Super Smash Bros For Nintendo 3DS
3DS
Generosity has long been Smash Bros’ byword, and by that standard its 3DS debut is a triumph. The roster for the fourth version of this party brawler is so packed with characters – 49 or 51, depending on how you count the Mii Fighters – that there’s a main and alt here for everyone. Customisable movesets and stats mean it’s hard to exhaust even one character fully, while a flood of modes pours from colourful menus.
If only 3DS were more generously proportioned. When the principals in Smash Bros’ deadly dance of rolls and dashes move apart and the camera pulls back, fights take on a tilt-shift quality, your facing and moves indistinct. Sakurai and co present the best possible solution to this intractable problem, with a clear effect indicating hits with the power to launch fighters off the screen, while optional inky outlines improve readability. Neither is enough to prevent momentary confusion and a few unforced ring-outs, but you can divide the likelihood for frustration by your 3DS’s screen size.
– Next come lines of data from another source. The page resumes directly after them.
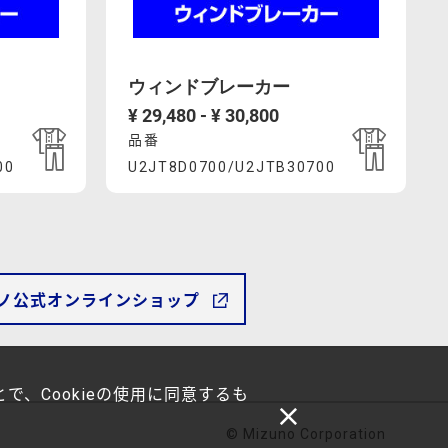
で
の
予
ウィンドブレーカー
定
¥ 29,480 - ¥ 30,800
で
品番
Product
す。
00
U2JT8D0700/U2JTB30700
な
%AC%E3%83%BC%E3%82%AB%E3%83%BC-
3%83%B3%E3%83%89%E3%83%96%E3%83%AC%E3%83%BC
.com/ja_JP/%E3%82%A6%E3%82%A3%E3%83%B3%E3%8
https://mcsty.mizuno.com/ja_JP/%
Actions
お、
00.html
U2JT8D0700%2FU2JTB30700.html
「U2JS8C37」
と
ノ公式オンラインショップ
同
様
の
で、Cookieの使用に同意するも
デ
© Mizuno Corporation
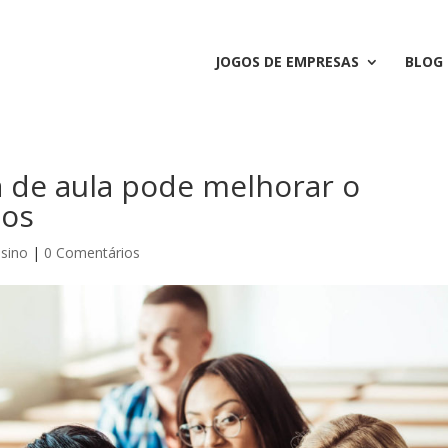
JOGOS DE EMPRESAS
BLOG
a de aula pode melhorar o
nos
sino
|
0 Comentários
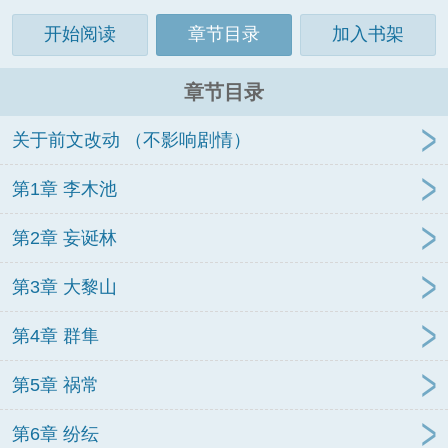
开始阅读
章节目录
加入书架
章节目录
关于前文改动 （不影响剧情）
第1章 李木池
第2章 妄诞林
第3章 大黎山
第4章 群隼
第5章 祸常
第6章 纷纭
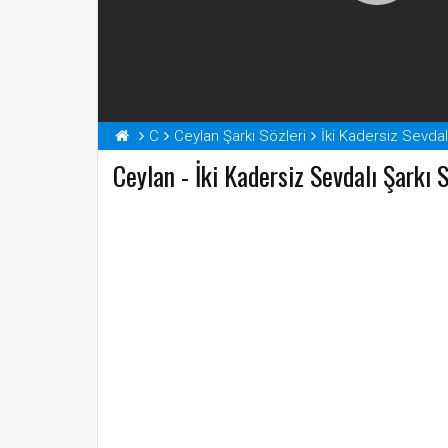
C
Ceylan Şarkı Sözleri
İki Kadersiz Sevdal
Ceylan - İki Kadersiz Sevdalı Şarkı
When it works, and it overwhelmingly does, Smash 3DS feels luxurious and unimpeachable. It’s a pacier, more breathless battle of wits than Brawl, though jumps are floaty enough to assist with the air game – helpful on small screens. And the framerate stoically keeps up, Fourplayer brawls feel frantic in a good way, although you can cut down on distractions by choosing the Omega form for each stage. These keep the local look, but ditch the hazards and restructures to test only fighting skill even with so much carnage onscreen that the eye can discern little other than attack effects.
Less uniform are the modes. The new Smash Run is a bite-sized challenge for snatched minutes, and a great way to fill your customisation wardrobe. But since rounds mostly consist of whaling on dim enemies for stat-boosting drops, then culminate in all-too-brief proper brawls or platforming challenges, it’s soon tempting to cut out the middle man. The zenith is Classic, the standard arcade run towards a battle with Master Hand (in all its forms) enlivened by a sliding difficulty scale up front that enables you to bet coins to boost the challenge, plus your choice of paths along the way, with better rewards for facing greater resistance.
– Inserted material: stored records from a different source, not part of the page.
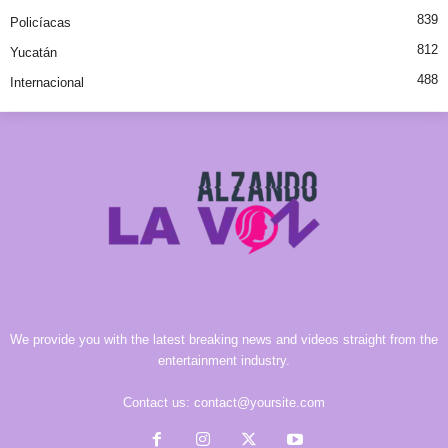
839
Policíacas
812
Yucatán
488
Internacional
We provide you with the latest breaking news and videos straight from the
entertainment industry.
Contact us:
contact@yoursite.com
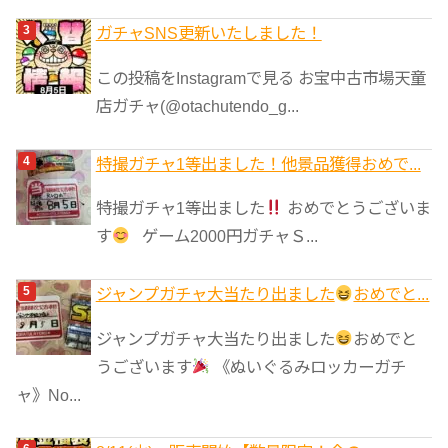
ガチャSNS更新いたしました！
この投稿をInstagramで見る お宝中古市場天童
店ガチャ(@otachutendo_g...
特撮ガチャ1等出ました！他景品獲得おめで...
特撮ガチャ1等出ました
おめでとうございま
す
ゲーム2000円ガチャＳ...
ジャンプガチャ大当たり出ました
おめでと...
ジャンプガチャ大当たり出ました
おめでと
うございます
《ぬいぐるみロッカーガチ
ャ》No...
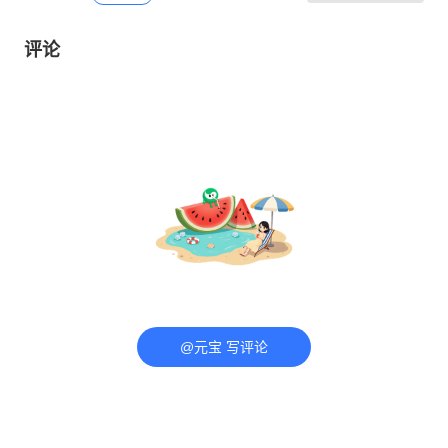
评论
@元宝 写评论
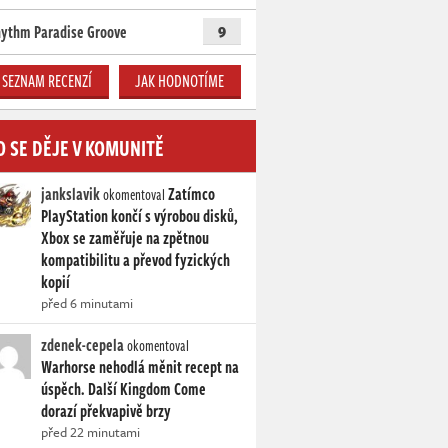
ythm Paradise Groove
9
SEZNAM RECENZÍ
JAK HODNOTÍME
O SE DĚJE V KOMUNITĚ
jankslavik
Zatímco
okomentoval
PlayStation končí s výrobou disků,
Xbox se zaměřuje na zpětnou
kompatibilitu a převod fyzických
kopií
před 6 minutami
zdenek-cepela
okomentoval
Warhorse nehodlá měnit recept na
úspěch. Další Kingdom Come
dorazí překvapivě brzy
před 22 minutami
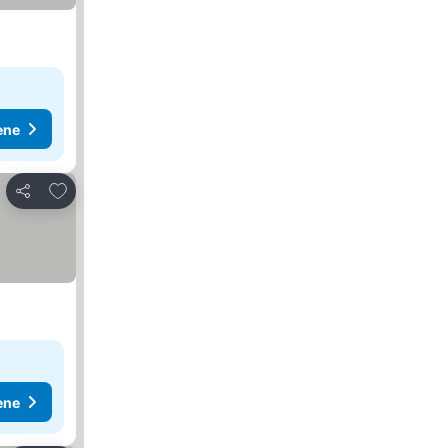
ene
Dodati u favorite
Deli
ene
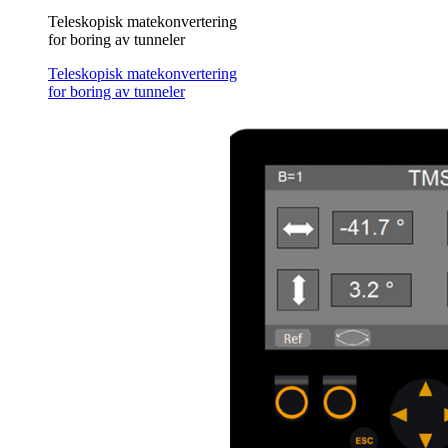
Teleskopisk matekonvertering
for boring av tunneler
Teleskopisk matekonvertering
for boring av tunneler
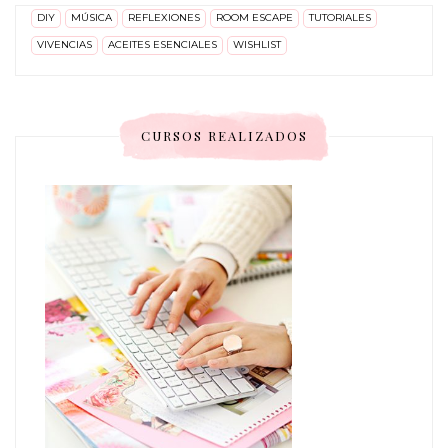
DIY
MÚSICA
REFLEXIONES
ROOM ESCAPE
TUTORIALES
VIVENCIAS
ACEITES ESENCIALES
WISHLIST
CURSOS REALIZADOS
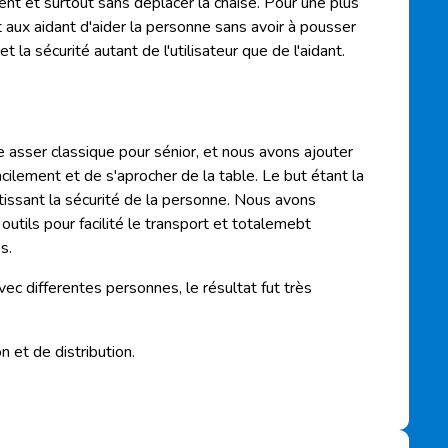
ent et surtout sans déplacer la chaise. Pour une plus
ux aidant d'aider la personne sans avoir à pousser
t la sécurité autant de l'utilisateur que de l'aidant.
asser classique pour sénior, et nous avons ajouter
cilement et de s'aprocher de la table. Le but étant la
rantissant la sécurité de la personne. Nous avons
tils pour facilité le transport et totalemebt
s.
ec differentes personnes, le résultat fut très
et de distribution.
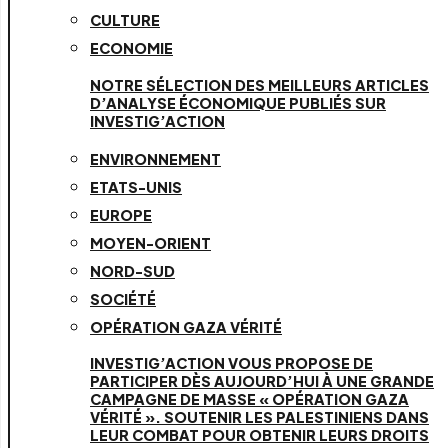
CULTURE
ECONOMIE
NOTRE SÉLECTION DES MEILLEURS ARTICLES
D’ANALYSE ÉCONOMIQUE PUBLIÉS SUR
INVESTIG’ACTION
ENVIRONNEMENT
ETATS-UNIS
EUROPE
MOYEN-ORIENT
NORD-SUD
SOCIÉTÉ
OPÉRATION GAZA VÉRITÉ
INVESTIG’ACTION VOUS PROPOSE DE
PARTICIPER DÈS AUJOURD’HUI À UNE GRANDE
CAMPAGNE DE MASSE « OPÉRATION GAZA
VÉRITÉ ». SOUTENIR LES PALESTINIENS DANS
LEUR COMBAT POUR OBTENIR LEURS DROITS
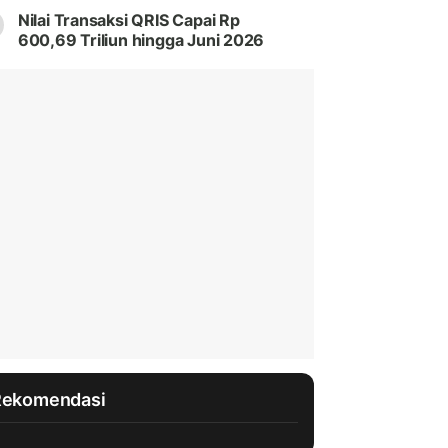
Nilai Transaksi QRIS Capai Rp
600,69 Triliun hingga Juni 2026
Rekomendasi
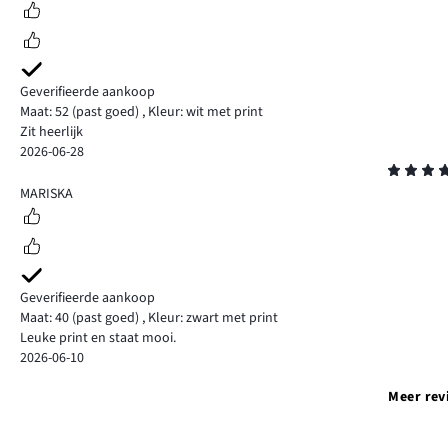
Geverifieerde aankoop
Maat: 52
(past goed)
,
Kleur: wit met print
Zit heerlijk
2026-06-28
Beoordeling
4
MARISKA
Geverifieerde aankoop
Maat: 40
(past goed)
,
Kleur: zwart met print
Leuke print en staat mooi.
2026-06-10
Meer rev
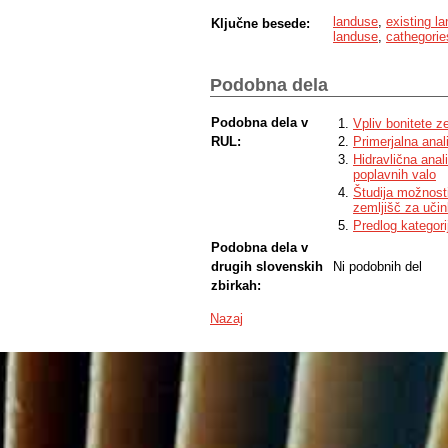
are absolutely necessary.
landuse
,
existing l
Ključne besede:
landuse
,
cathegorie
Podobna dela
Podobna dela v
Vpliv bonitete 
RUL:
Primerjalna ana
Hidravlična anal
poplavnih valo
Študija možnosti
zemljišč za učin
Predlog kategori
Podobna dela v
drugih slovenskih
Ni podobnih del
zbirkah:
Nazaj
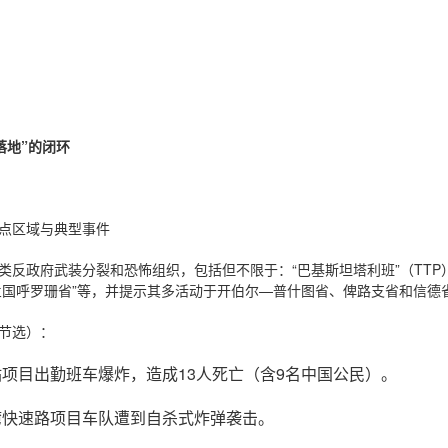
落地”的闭环
点区域与典型事件
反政府武装分裂和恐怖组织，包括但不限于：“巴基斯坦塔利班”（TTP）、
伊斯兰国呼罗珊省”等，并提示其多活动于开伯尔—普什图省、俾路支省和信德
节选）：
电站项目出勤班车爆炸，造成13人死亡（含9名中国公民）。
东湾快速路项目车队遭到自杀式炸弹袭击。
Online play is indefinitely entertaining as well, though not free of issues. Lag has been an infrequent problem for players across the globe, but it does irk when you’re playing For Glory, where your results are counted, as opposed to knockabout For Fun battles. It’s also baffling that stock matches are reserved for tussles among your friends list and competitive face-offs.
Irritations never last long in Smash 3DS, sandblasted away by the winningly varied combat and the sheer torrent of ways to enjoy it. There’s plenty of headroom left for the Wii U version to surpass its cousin, then, but the first taste of Nintendo’s unified approach to its console audiences is very promising indeed.